- Parent company: Virgin Music Group
- Founded: 2004
- Founder: Daddy Kev; Danyell Jariel;
- Distributor: Virgin Music Group / UMG
- Genre: Hip hop; electronic;
- Country of origin: United States
- Location: Los Angeles, California
- Official website: https://www.alphapuprecords.com/

= Alpha Pup Records =

American independent record label and distributor

Alpha Pup Records is an American independent record label based in Los Angeles, California.
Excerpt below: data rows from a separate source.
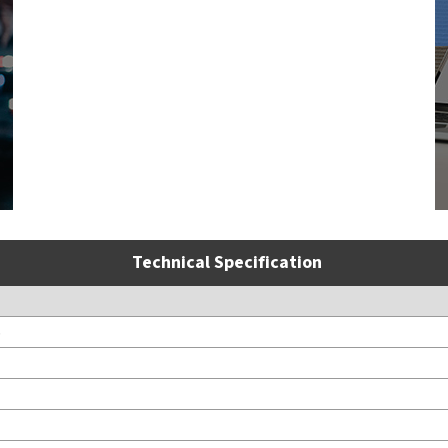
Technical Specification
S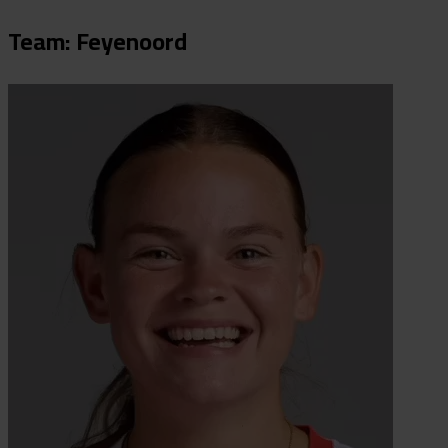
Team: Feyenoord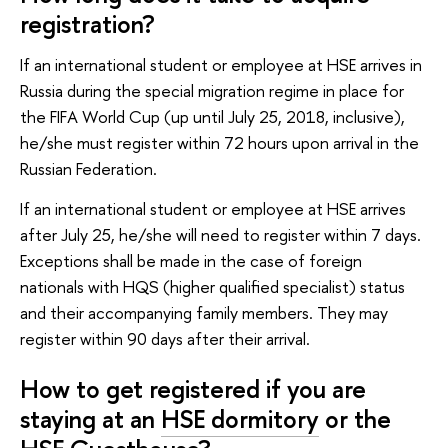
registration?
If an international student or employee at HSE arrives in
Russia during the special migration regime in place for
the FIFA World Cup (up until July 25, 2018, inclusive),
he/she must register within 72 hours upon arrival in the
Russian Federation.
If an international student or employee at HSE arrives
after July 25, he/she will need to register within 7 days.
Exceptions shall be made in the case of foreign
nationals with HQS (higher qualified specialist) status
and their accompanying family members. They may
register within 90 days after their arrival.
How to get registered if you are
staying at an
HSE dormitory
or the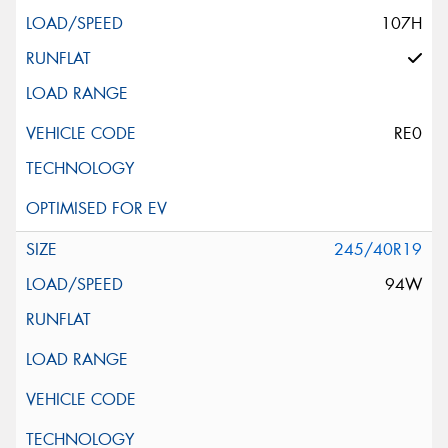
107H
RE0
245/40R19
94W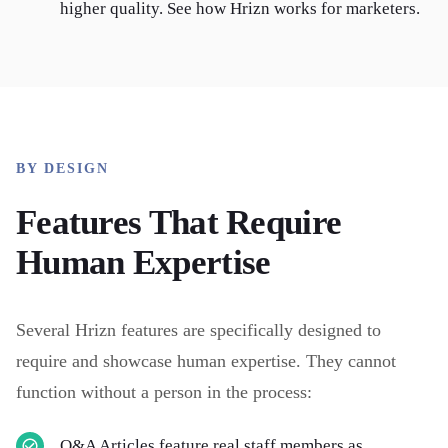
higher quality. See how Hrizn works for marketers.
BY DESIGN
Features That Require
Human Expertise
Several Hrizn features are specifically designed to
require and showcase human expertise. They cannot
function without a person in the process:
Q&A Articles feature real staff members as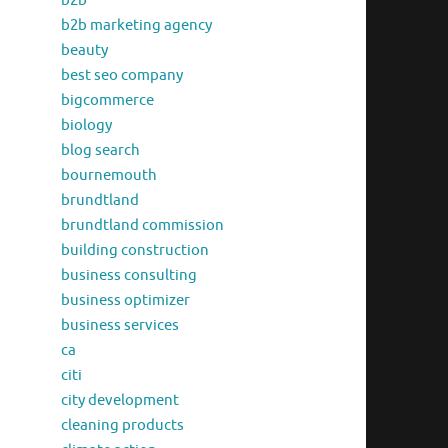
b2b
b2b marketing agency
beauty
best seo company
bigcommerce
biology
blog search
bournemouth
brundtland
brundtland commission
building construction
business consulting
business optimizer
business services
ca
citi
city development
cleaning products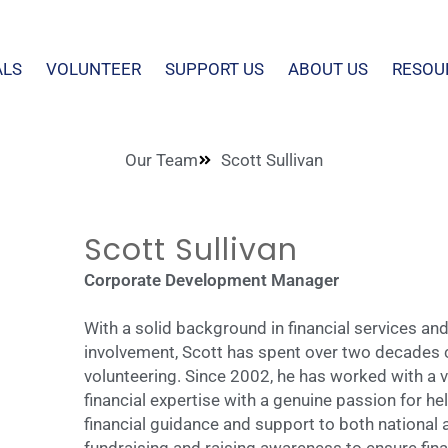
ALS
VOLUNTEER
SUPPORT US
ABOUT US
RESOU
Our Team
Scott Sullivan
Scott Sullivan
Corporate Development Manager
With a solid background in financial services 
involvement, Scott has spent over two decades c
volunteering. Since 2002, he has worked with a va
financial expertise with a genuine passion for he
financial guidance and support to both national 
fundraising and raising awareness to ensure finan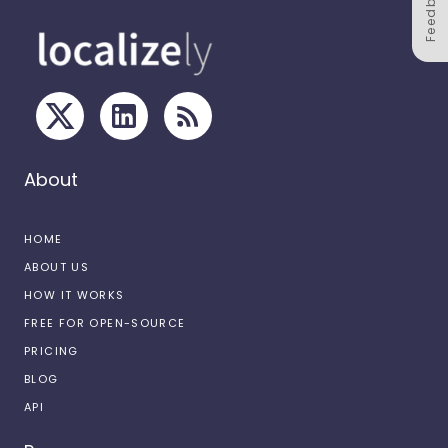
Feedback
About
HOME
ABOUT US
HOW IT WORKS
FREE FOR OPEN-SOURCE
PRICING
BLOG
API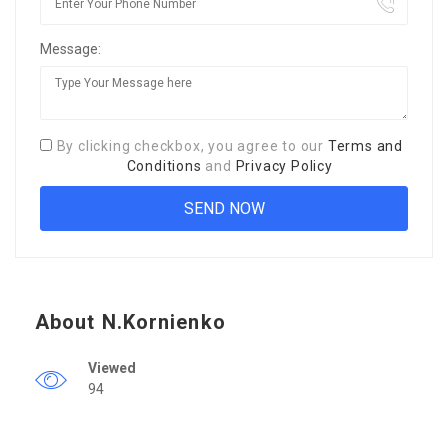
Message:
By clicking checkbox, you agree to our
Terms and
Conditions
and
Privacy Policy
About N.Kornienko
Viewed
94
It was founded by Daddy Kev and Danyell Jariel in 2004. LA Weekly placed it at number 2 on the "Top 10 Most Exciting L.A. Indie Labels of 2010" list.

==History==
BBC One DJ Mary Anne Hobbs has supported Alpha Pup Records from its inception and comments that "the artists involved with Low End Theory, with the Brainfeeder label, with Alpha Pup, with Leaving Records all have close ties with the UK". In 2014, Chris Ziegler of LA Weekly described the label as "a big part of the reason why" "Los Angeles is one of the most vital cities in the world for electronic music right now".

It has released music from edIT, Daedelus, Reefer, Nosaj Thing, Nocando, Free the Robots, Take, Dibiase, Jonwayne, Young Montana?, Kone, Virtual Boy, Dot, Nobody, Mike Gao, Astronautica, Elusive, Invisibl Skratch Piklz, Mast, and Ryan Porter.